La loi Grenelle I de 2009 prévoit que les lumières artificielles susceptibles de troubler les écosystèmes feront « l’objet de mesures de prévention, de suppression ou de limitation ». Un premier arrêté pris en application de cette réglementation a été signé en 2013. Il concerne les bâtiments non résidentiels (commerces, bureaux...). Une règle générale est fixée : les bureaux doivent être éteints une heure après la fin de leur occupation ; les façades des bâtiments et les vitrines des magasins ne peuvent plus être éclairées après une heure du matin.
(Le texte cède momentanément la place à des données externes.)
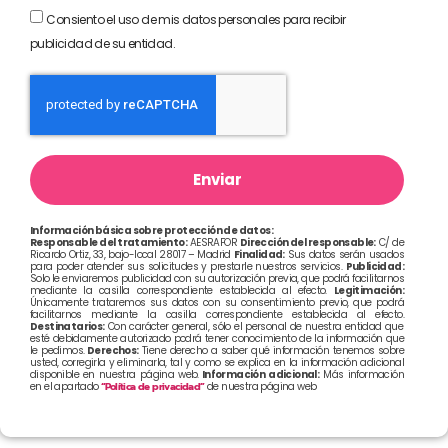
Consiento el uso de mis datos personales para recibir
publicidad de su entidad.
Enviar
Información básica sobre protección de datos:
Responsable del tratamiento:
AESRAFOR
Dirección del responsable:
C/ de
Ricardo Ortiz, 33, bajo-local 28017 – Madrid
Finalidad:
Sus datos serán usados
para poder atender sus solicitudes y prestarle nuestros servicios.
Publicidad:
Solo le enviaremos publicidad con su autorización previa, que podrá facilitarnos
mediante la casilla correspondiente establecida al efecto.
Legitimación:
Únicamente trataremos sus datos con su consentimiento previo, que podrá
facilitarnos mediante la casilla correspondiente establecida al efecto.
Destinatarios:
Con carácter general, sólo el personal de nuestra entidad que
esté debidamente autorizado podrá tener conocimiento de la información que
le pedimos.
Derechos:
Tiene derecho a saber qué información tenemos sobre
usted, corregirla y eliminarla, tal y como se explica en la información adicional
disponible en nuestra página web.
Información adicional:
Más información
en el apartado
“Política de privacidad”
de nuestra página web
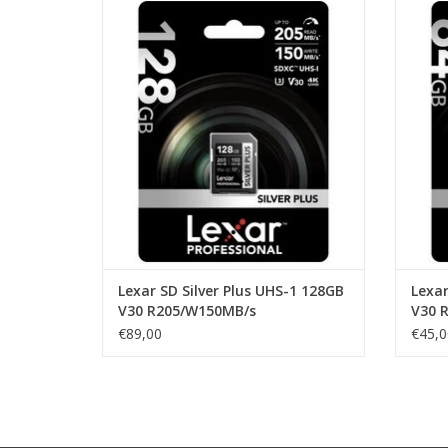
Lexar Lexar SD Silver Plus UHS-1 128GB
Lexar L
V30 R205/W150MB/s
TOEVOEGEN AAN WINKELWAGEN
TO
Lexar SD Silver Plus UHS-1 128GB
Lexar
V30 R205/W150MB/s
V30 
€89,00
€45,0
Aucun arrêté d’application supplémentaire n’a été pris – ce qui a valu une condamnation récente du gouvernement par le Conseil d’État –, tandis que les premières mesures de 2013 sont encore mal appliquées. L’ANPCEN, qui effectue un suivi régulier, révélait en 2017 qu’environ 70 % des sites observés étaient toujours non conformes à Bordeaux, Grenoble et Marseille, 30 % à Strasbourg et Nantes, et 17 % à Toulouse.